Tina Marshall: I was going to say that the company culture actually does seem to be pretty amazing. As we were coming in and you could see the Women Innovation Network, the focus on the Mosaic network, it seems like an incredibly diverse environment to be in.
Sarah Deeley: Yes, absolutely. And I think although being a sort of large global biotechnology company, the nuances, and the individual sort of aspects that we have here on site are second to none. You sort of definitely named some of the most amazing ones here.
Jane Twitchen: I think we’re all encouraged to enrich that culture as well. There are so many events and collaborations that we can get involved with to support some of the things like the Women’s Innovation Network. We mentor at local schools and perform other community activities.

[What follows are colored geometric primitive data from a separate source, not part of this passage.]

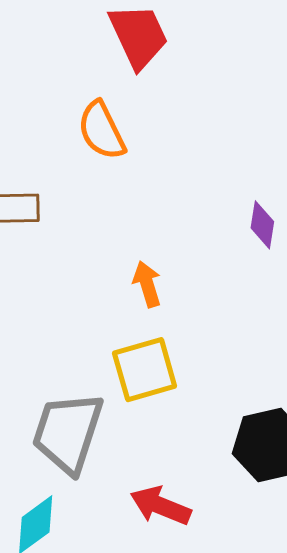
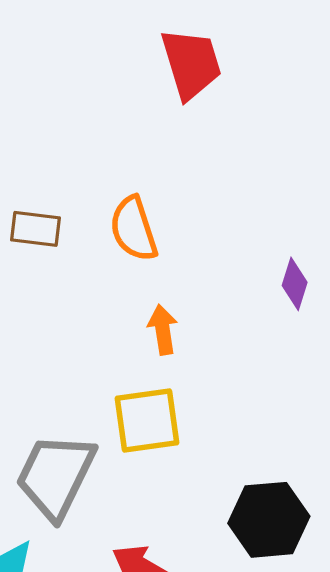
orange semicircle: (102, 130) -> (134, 229), moved

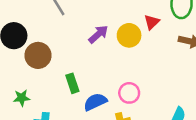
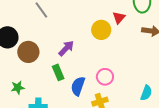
purple arrow: (98, 34) -> (66, 48), moved
blue semicircle: (95, 102) -> (78, 86), turned -42

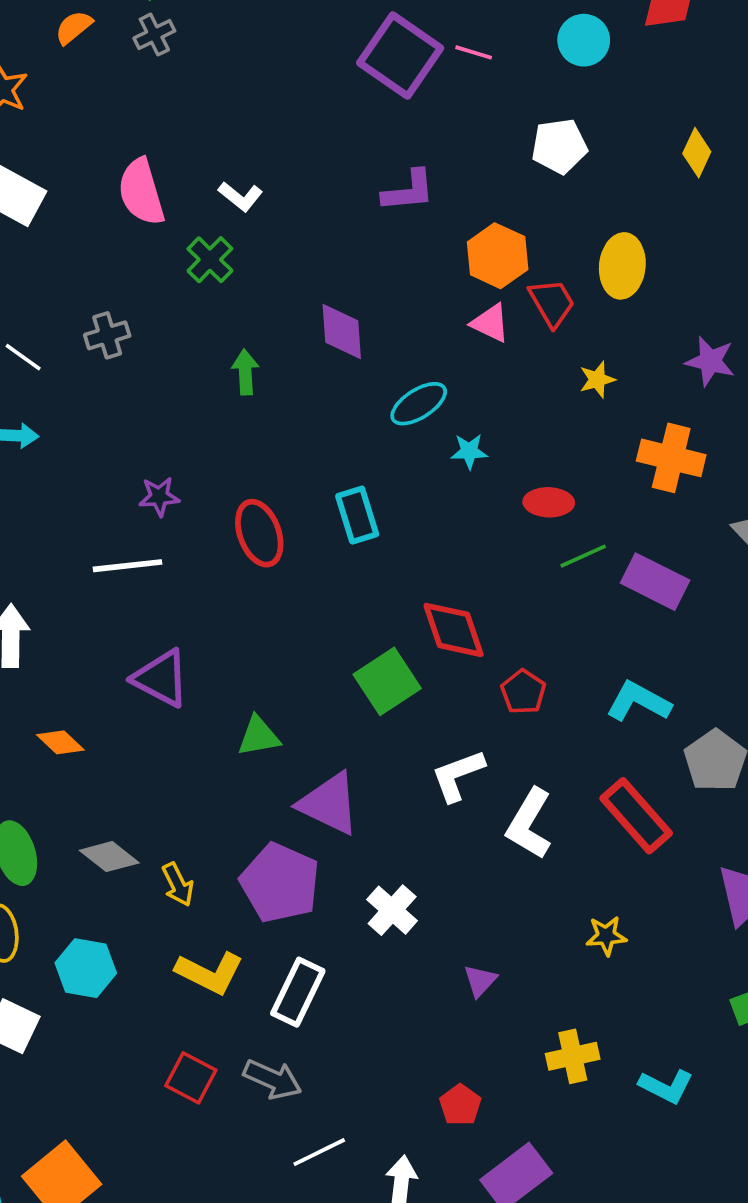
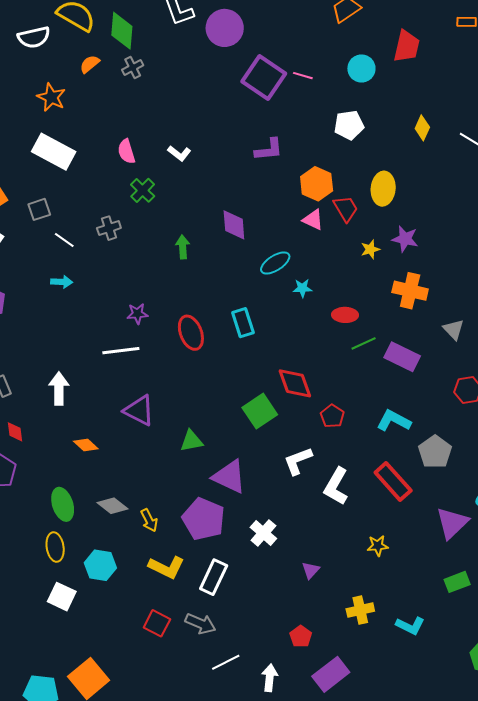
pink semicircle: (141, 192) -> (126, 151), size x0.7
green cross: (210, 260) -> (143, 190), moved
purple star: (710, 361) -> (405, 239), moved

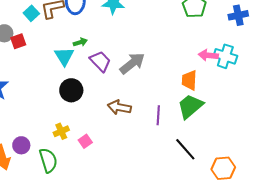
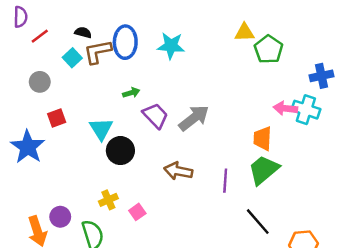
blue cross: (238, 15) -> (321, 76), moved
red square: (18, 41) -> (57, 118), moved
cyan triangle: (64, 56) -> (101, 129), moved

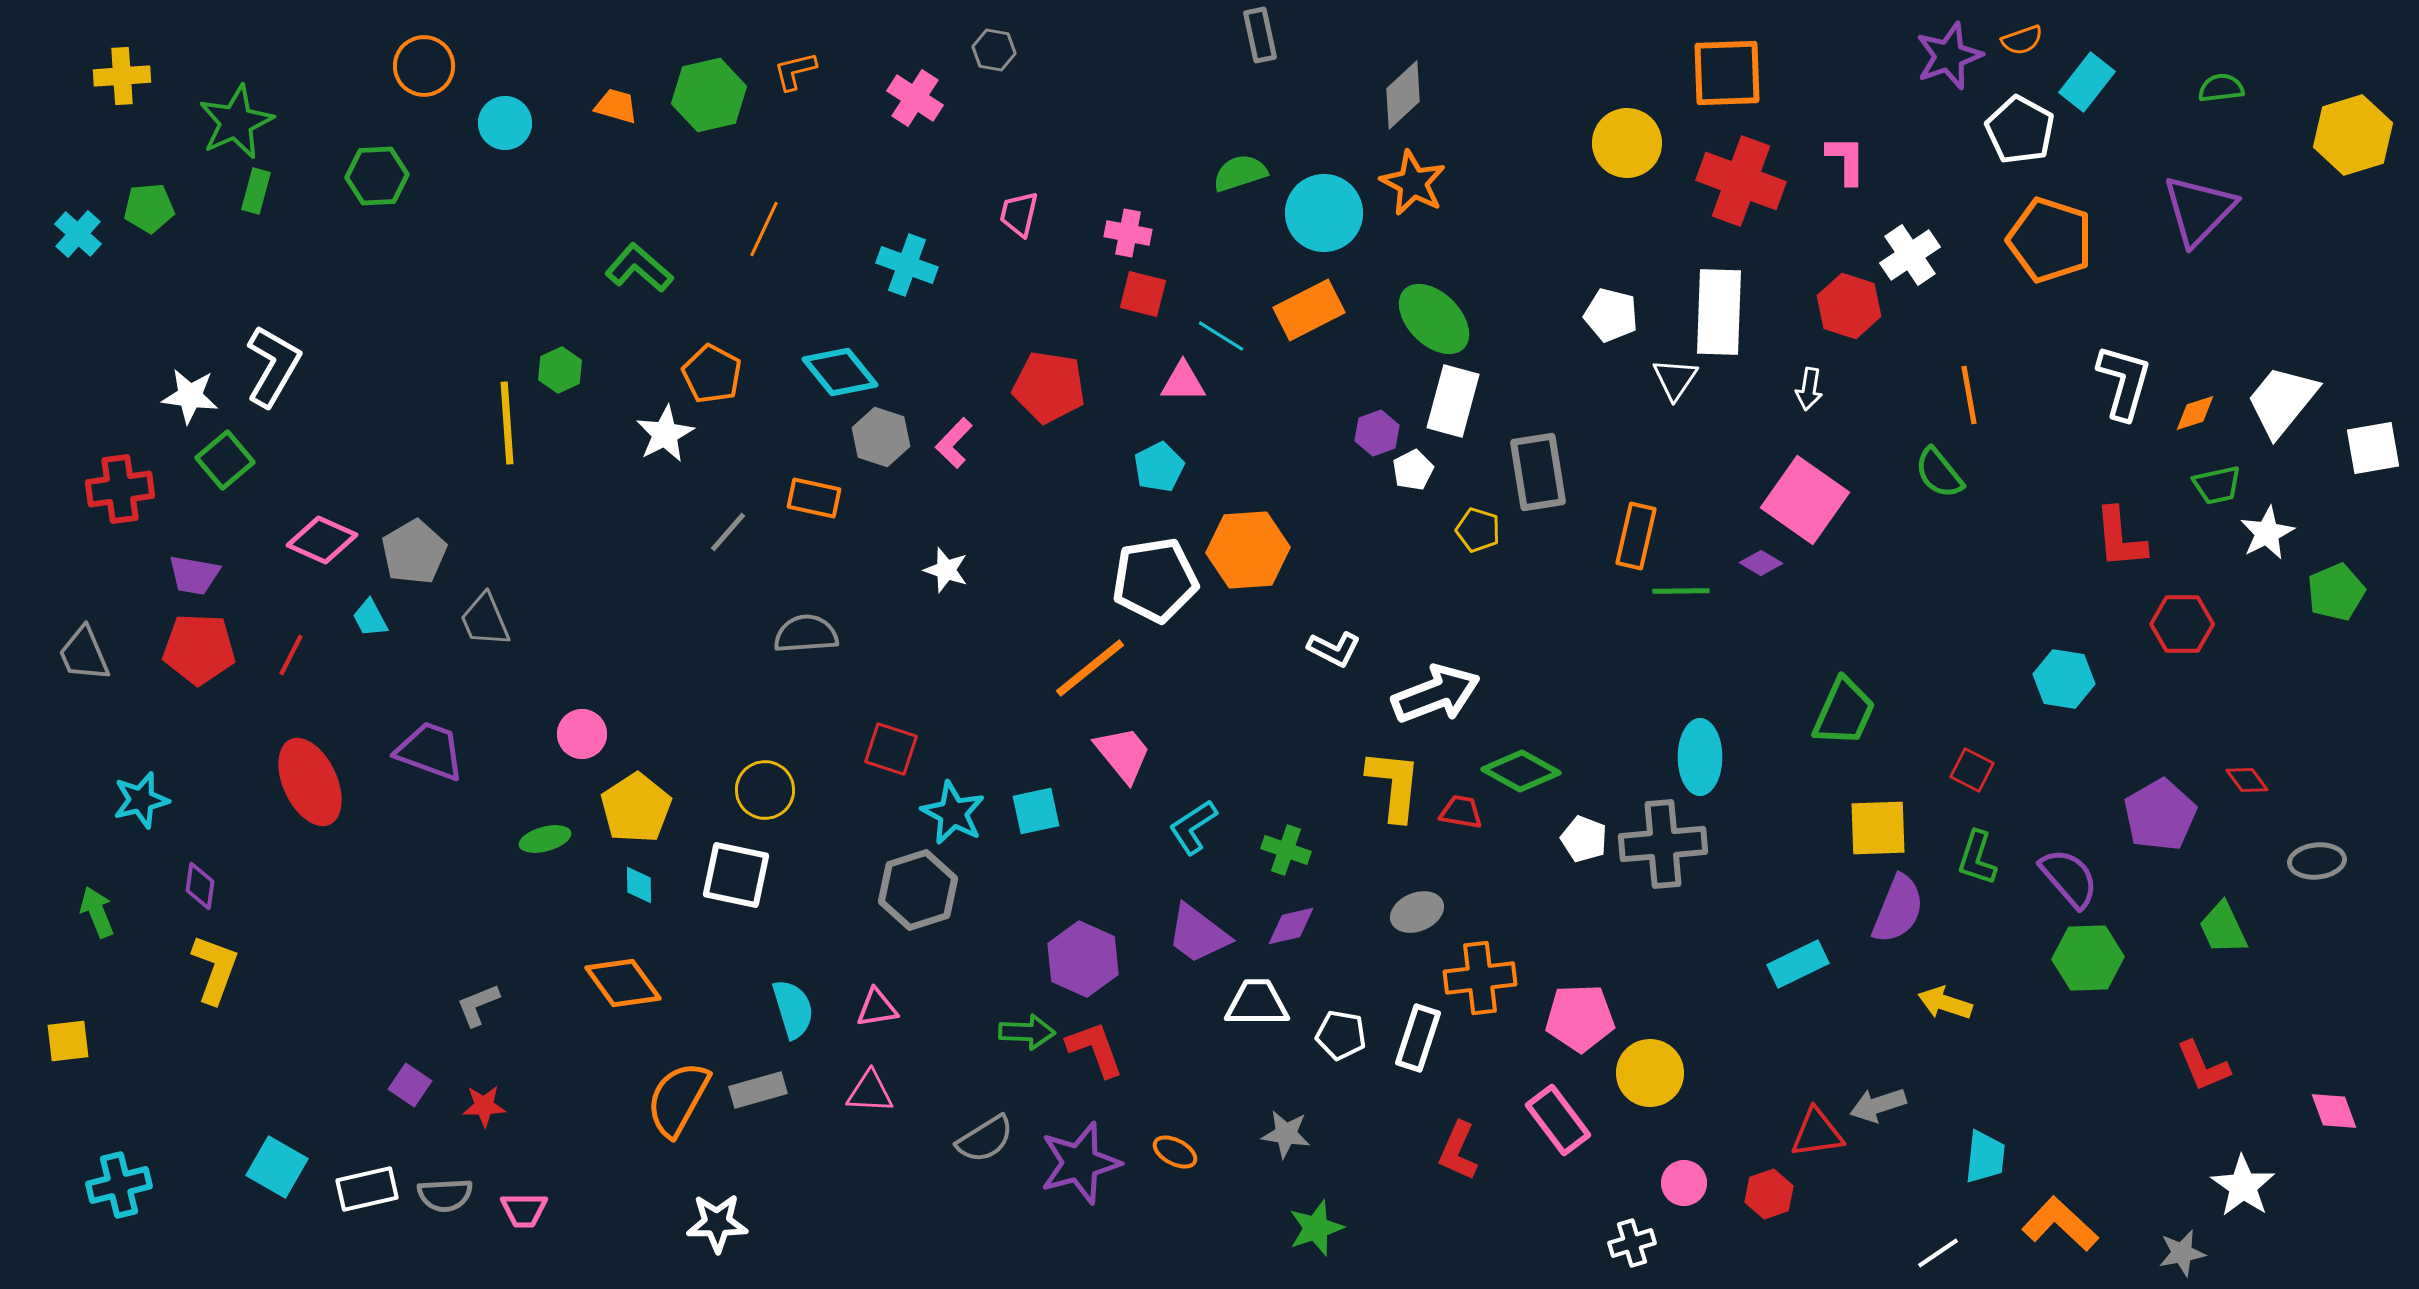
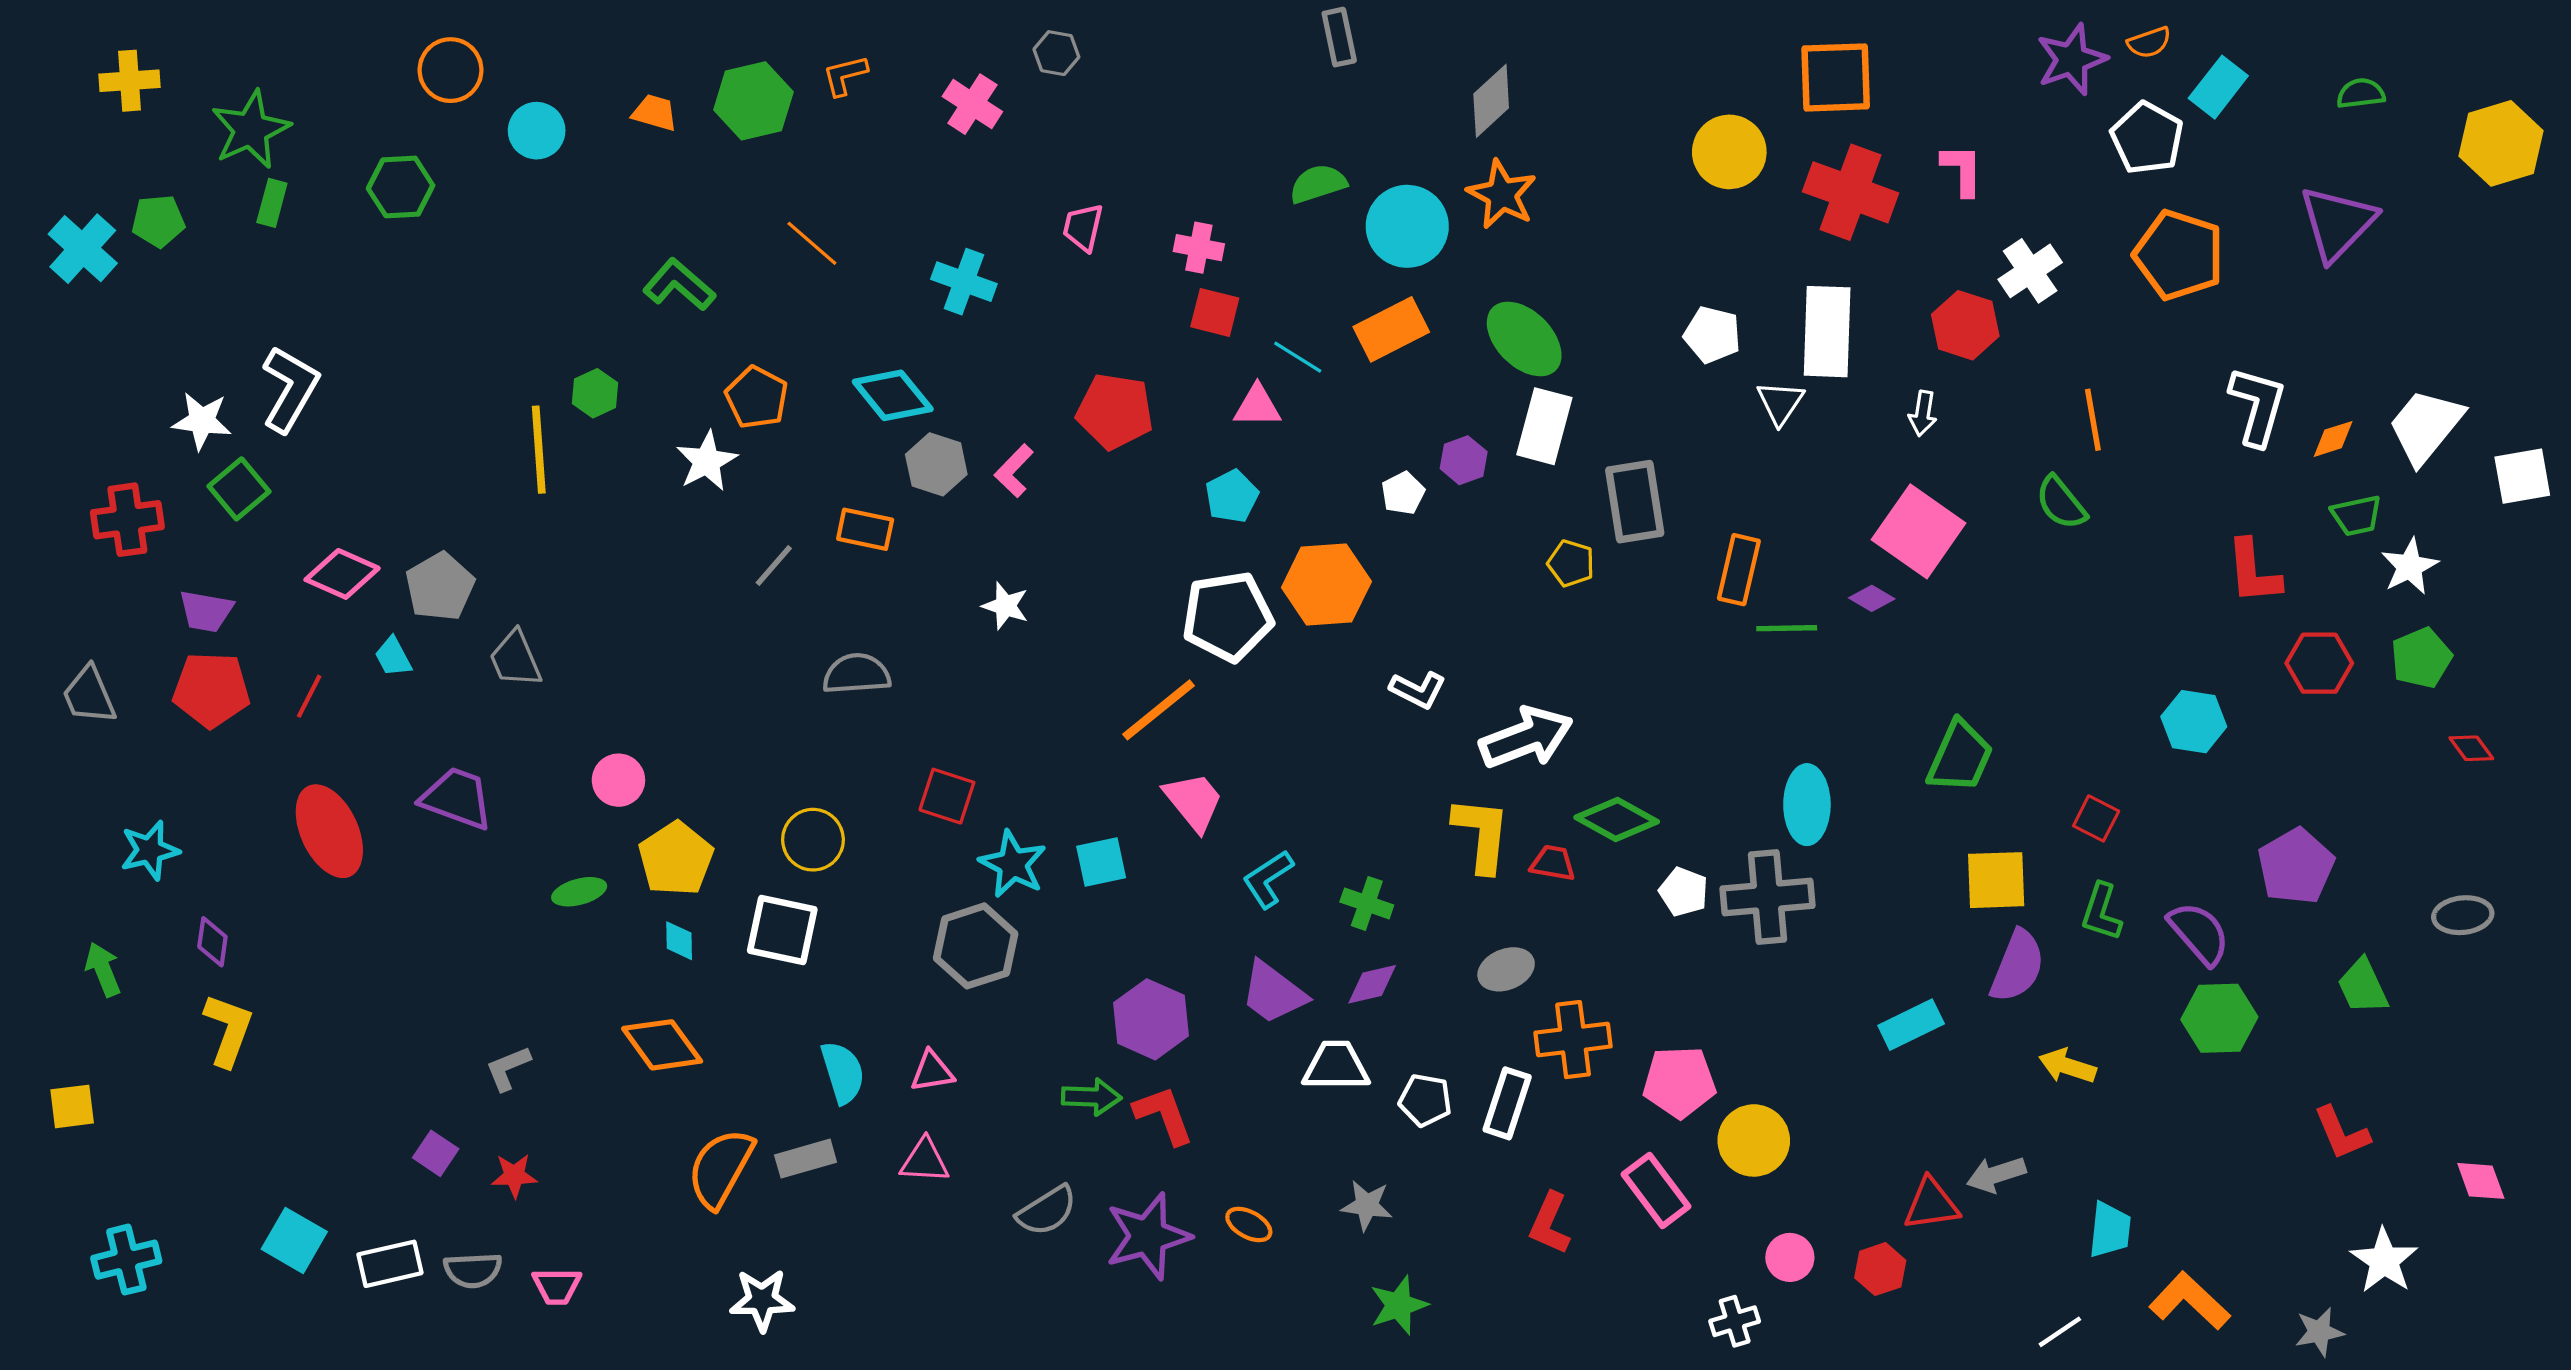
orange line: (764, 229) -> (812, 243), turned -74
cyan cross: (78, 234) -> (83, 249), size x1.4
white pentagon: (1413, 470) -> (1403, 493), moved
green pentagon: (2336, 592) -> (2421, 658), moved
red diamond: (2247, 780) -> (2471, 748), moved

What are your roles at Biogen?
Jane Twitchen: So, my role now is that I head up something called the clinical trial accelerator unit. It was a role I moved into nearly exactly a year ago. And before that, I had been in clinical study leadership, so very much attached to our clinical trials and helping to move them forward. But through an initiative we started last year, we really examined our operating model for clinical trial delivery and we looked at how Biogen performed against our competitors and we thought we’ve got room to do more, we’ve got room to become better and hence we put the clinical trial accelerator unit together really with a focus on how can we move our portfolio forward with more agility, what can we do to get our drugs to patients faster.
Tina Marshall: In that role, are there any barriers for you to overcome?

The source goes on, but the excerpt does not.